Introduction
Agriculture continues to be a critical pillar of India’s external trade. Despite restrictions on cereals in recent years, India is witnessing robust export performance driven by meat, rice, spices, fruits-vegetables, tobacco, and marine products. Import trends indicate rising edible oil dependence and inflation moderation.
Why in the News?
India’s agricultural exports have surged faster than overall merchandise exports, reaching $25.9 billion in April-September 2024, a 25.8% jump over the previous year, compared to a marginal 0.1% rise in total exports. This turnaround comes after a period of contraction due to export curbs (2022-23) on key items like wheat and non-basmati rice. The renewed momentum signals policy success, global demand recovery, and diversification beyond the US market.
What is driving the recent surge in agri exports?
- Policy relaxation: Lifting of post-Ukraine export curbs on wheat, rice, sugar, etc., improved outbound shipments.
- Market diversification: Growth in demand from Latin America, Africa, Middle-East reduced dependency on the US.
- Production rebound: Normal monsoon boosted availability of sugar, spices, seafood, fruit-veg.
- High-value product focus: Marine goods ($4.8 bn), non-basmati rice ($2.85 bn), and cotton ($1.6 bn) led performance.
Which products are leading the export spike?
- Marine products: Largest export category at $4.8 bn Apr-Sep 2024.
- Rice (Non-basmati): Strong recovery despite earlier restrictions ( $2.85 bn ).
- Buffalo meat & poultry: $2.25 bn & $0.414 bn exports supported by West Asia.
- Fresh fruits & vegetables: Jump to $1.49 bn due to tomato, onion shipments.
- Sugar & tobacco: Robust global prices drove exports above $0.9 bn and $0.82 bn respectively.
How have imports behaved during the same period?
- Edible oils dominate: $7.3 bn, showing structural import dependence.
- Cashew, pulses, fresh fruits: Rising imports due to domestic shortfalls.
- Wheat trade flip: Exports rose post-2022 restrictions but imports revived due to domestic price pressures.
- India remains a net agri-exporter, but oil imports remain a vulnerability.
What are the key factors shaping fluctuations in exports?
- Geopolitics & tariffs:
- US-China trade tensions: Opened new windows for India.
- Trump-era duties impacted Indian produce.
- Russia war disrupted sunflower oil & grain flows.
- Commodity price volatility: FAO Index declined and this led to lower export values for wheat, sugar.
- Logistics: Container shortages & high freight (2022-23) stabilised by 2024.
What are the major challenges ahead?
- Export restrictions continue on items like wheat, some rice variants.
- Quality & traceability issues: Growing scrutiny by EU/Australia.
- Climate shocks impacting horticulture and cash crops.
- Overdependence on 2-3 markets for meat, marine products.
Conclusion
India’s recent agricultural export growth reflects policy easing, supply recovery, and expanding market access.
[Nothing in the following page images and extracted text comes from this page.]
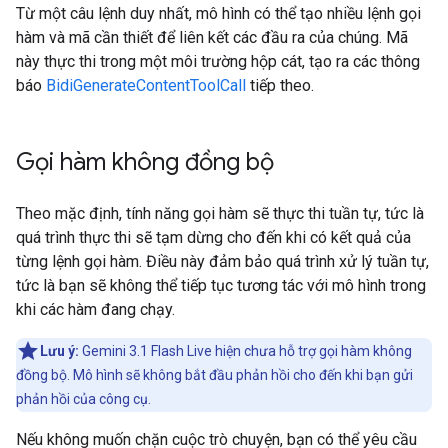
Từ một câu lệnh duy nhất, mô hình có thể tạo nhiều lệnh gọi
hàm và mã cần thiết để liên kết các đầu ra của chúng. Mã
này thực thi trong một môi trường hộp cát, tạo ra các thông
báo
BidiGenerateContentToolCall
tiếp theo.
Gọi hàm không đồng bộ
Theo mặc định, tính năng gọi hàm sẽ thực thi tuần tự, tức là
quá trình thực thi sẽ tạm dừng cho đến khi có kết quả của
từng lệnh gọi hàm. Điều này đảm bảo quá trình xử lý tuần tự,
tức là bạn sẽ không thể tiếp tục tương tác với mô hình trong
khi các hàm đang chạy.
Lưu ý:
Gemini 3.1 Flash Live hiện chưa hỗ trợ gọi hàm không
đồng bộ. Mô hình sẽ không bắt đầu phản hồi cho đến khi bạn gửi
phản hồi của công cụ.
Nếu không muốn chặn cuộc trò chuyện, bạn có thể yêu cầu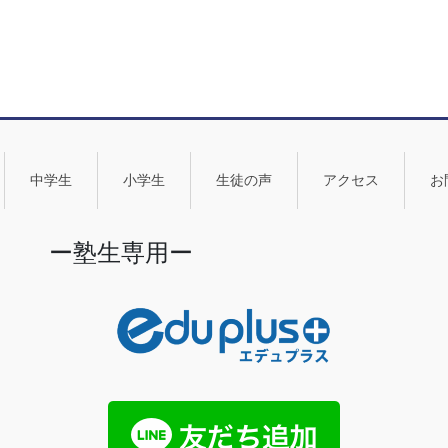
中学生
小学生
生徒の声
アクセス
お
ー塾生専用ー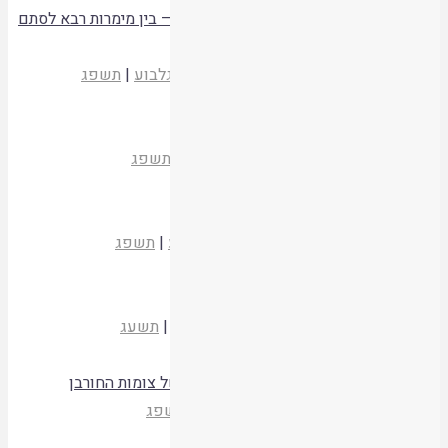
"ונתן בידה": משמעות קניינית למסירת הגט – בין מימרות רבא לסתם
התלמוד
הרב ד"ר יוסף סלוטניק
מעגלים יא
|
מעלה גלבוע
|
תשפג
קריאת המאמר
ספק אמר אמת ויציב
הרב דוד ביגמן
מעגלים יא
|
מעלה גלבוע
|
תשפג
קריאת המאמר
אדם המזיק באונס
הרב שמואל ריינר
מעגלים יא
|
מעלה גלבוע
|
תשפג
קריאת המאמר
ומהיכן נטל משה קרני ההוד?
הרב יהודה גלעד
מעגלים יא
|
מעלה גלבוע
|
תשעג
קריאת המאמר
האם צריך לצום בימינו? לשאלת מעמדם של צומות החורבן
רותם הקשר
מעגלים יא
|
מעלה גלבוע
|
תשפג
קריאת המאמר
However, sustaining competitiveness demands edible oil self-reliance, quality upgrades, logistics reforms, and stable export policies. Balanced agri-trade will support farmer income and strengthen India’s role in global food value chains.
PYQ Relevance
[UPSC 2022] What are the main bottlenecks in the upstream and downstream process of marketing of agricultural products in India?